What is Share Capital?
What is Share Capital ?
You might heard about the term Share Capital, in different Newspapers, Magazines or News. Are you curious to know about this term, let’s have a look on this.
Share capital consists of all funds raised by a company in exchange for shares of either common or preferred shares of stock. The amount of share capital or equity financing a company has can change over time. A company that wishes to raise more equity can obtain authorization to issue and sell additional shares, thereby increasing its share capital.
Share capital is also known as shareholder’s capital, equity capital, contributed capital or paid-in capital.
The amount of share capital a company reports on its balance sheet only accounts for the total amount initial paid by shareholders. If those shareholders later resell their shares on the secondary market, any difference between the initial and subsequent sales prices does not impact the company’s share capital.
The term “share capital” is often used to mean slightly different things, depending on the context. When discussing the amount of money a company can legally raise through the sale of stock, there are actually several categories of share capital. Accountants have a much narrower definition.

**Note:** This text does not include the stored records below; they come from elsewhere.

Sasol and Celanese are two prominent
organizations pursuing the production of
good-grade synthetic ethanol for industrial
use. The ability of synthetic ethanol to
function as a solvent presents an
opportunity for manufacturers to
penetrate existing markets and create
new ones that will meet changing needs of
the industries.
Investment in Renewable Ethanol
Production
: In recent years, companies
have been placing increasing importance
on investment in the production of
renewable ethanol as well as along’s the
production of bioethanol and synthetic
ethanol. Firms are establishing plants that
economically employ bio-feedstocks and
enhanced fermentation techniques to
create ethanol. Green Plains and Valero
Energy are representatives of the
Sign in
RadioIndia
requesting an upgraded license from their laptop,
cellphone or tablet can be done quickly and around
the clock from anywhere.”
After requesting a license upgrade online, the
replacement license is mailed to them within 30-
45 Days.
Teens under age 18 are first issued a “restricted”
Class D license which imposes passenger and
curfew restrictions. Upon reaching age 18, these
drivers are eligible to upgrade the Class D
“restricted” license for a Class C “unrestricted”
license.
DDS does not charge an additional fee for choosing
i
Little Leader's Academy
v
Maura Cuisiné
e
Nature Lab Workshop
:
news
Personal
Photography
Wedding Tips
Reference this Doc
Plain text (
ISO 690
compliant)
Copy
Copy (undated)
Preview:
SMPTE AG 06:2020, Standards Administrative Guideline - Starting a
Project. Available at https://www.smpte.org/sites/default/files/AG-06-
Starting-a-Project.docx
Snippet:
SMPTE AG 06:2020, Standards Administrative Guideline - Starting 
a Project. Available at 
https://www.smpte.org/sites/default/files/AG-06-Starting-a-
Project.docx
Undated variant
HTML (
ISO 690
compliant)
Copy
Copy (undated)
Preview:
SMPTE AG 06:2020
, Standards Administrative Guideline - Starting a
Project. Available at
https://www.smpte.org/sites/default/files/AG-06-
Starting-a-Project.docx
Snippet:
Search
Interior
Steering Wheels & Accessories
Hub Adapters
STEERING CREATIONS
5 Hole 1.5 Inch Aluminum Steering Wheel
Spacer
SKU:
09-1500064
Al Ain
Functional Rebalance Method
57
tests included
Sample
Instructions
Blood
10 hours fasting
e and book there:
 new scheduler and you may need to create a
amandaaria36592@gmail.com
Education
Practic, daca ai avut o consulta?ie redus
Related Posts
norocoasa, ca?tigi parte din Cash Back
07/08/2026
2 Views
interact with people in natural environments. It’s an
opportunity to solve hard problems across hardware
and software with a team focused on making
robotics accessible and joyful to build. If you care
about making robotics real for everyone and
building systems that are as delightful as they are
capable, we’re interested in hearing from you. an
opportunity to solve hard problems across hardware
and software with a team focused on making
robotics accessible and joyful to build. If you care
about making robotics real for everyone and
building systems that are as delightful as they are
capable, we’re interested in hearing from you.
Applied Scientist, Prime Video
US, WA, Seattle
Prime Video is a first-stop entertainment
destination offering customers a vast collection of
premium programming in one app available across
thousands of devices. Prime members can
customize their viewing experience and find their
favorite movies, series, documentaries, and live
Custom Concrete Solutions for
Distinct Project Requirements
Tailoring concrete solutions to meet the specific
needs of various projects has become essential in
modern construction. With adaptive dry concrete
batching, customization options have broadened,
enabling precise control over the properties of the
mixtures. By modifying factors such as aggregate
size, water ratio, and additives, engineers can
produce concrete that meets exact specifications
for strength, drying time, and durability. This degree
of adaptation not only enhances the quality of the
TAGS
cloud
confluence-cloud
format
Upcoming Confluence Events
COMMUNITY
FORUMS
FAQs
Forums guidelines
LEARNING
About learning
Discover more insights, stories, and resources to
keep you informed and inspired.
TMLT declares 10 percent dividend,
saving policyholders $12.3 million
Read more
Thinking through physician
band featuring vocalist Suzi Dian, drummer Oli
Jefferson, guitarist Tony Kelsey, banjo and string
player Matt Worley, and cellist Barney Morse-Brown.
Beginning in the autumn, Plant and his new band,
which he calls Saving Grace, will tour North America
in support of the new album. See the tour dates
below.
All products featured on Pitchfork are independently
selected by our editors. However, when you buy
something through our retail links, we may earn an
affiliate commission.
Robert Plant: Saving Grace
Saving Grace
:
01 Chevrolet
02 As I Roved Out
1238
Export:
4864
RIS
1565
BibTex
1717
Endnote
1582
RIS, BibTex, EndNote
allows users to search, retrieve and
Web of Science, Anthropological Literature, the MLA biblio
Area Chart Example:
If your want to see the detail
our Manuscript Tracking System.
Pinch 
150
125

Share Capital is the amount invested by a company’s shareholders for use in the business. When a company is created, if it’s only asset is cash invested by the shareholder’s, the balance sheet is balanced on the right side through share capital, an equity account.
Paid-Up Capital and Issued Share Capital.
Before a company can raise equity capital, it must obtain permission to execute the sale of stock. The company must specify the total amount of equity it wants to raise and the base value of its shares, called the par value. The total par value of all the shares a company is permitted to sell is called its authorized share capital. While a company may elect not to sell all its shares of stock during its initial public offering (IPO), it cannot generate more than its authorized amount.
In accounting, share capital is the sum of the par value of all issued shares. However, there are various non-accounting uses of the term “share capital,” some of which are identical to paid-up capital.
The total value of the shares the company elects to sell is called its issued share capital. Not all these shares may sell right away, and the par value of the issued capital cannot exceed the value of the authorized capital. The total par value of the shares that the company sells is called its paid share capital. This is what most people refer to when speaking about share capital.
Issued share capital and paid-up capital are the total amount of capital funded by a company’s shareholders. Authorized share capital, on the other hand, is the maximum capital that a company is allowed to raise through the sale of its shares.
The amount of capital with which a company is registered with the registrar of companies (body responsible for registration of companies). It is the maximum amount of capital which a company can raise through shares i.e. shared capital can be maximum up to the authorized capital and not beyond. Due to this reason companies are registered with such authorized capital which is well above their current needs of financing so that if more is needed in future then it is easily possible. Authorized capital is also called Registered capital or Nominal capital.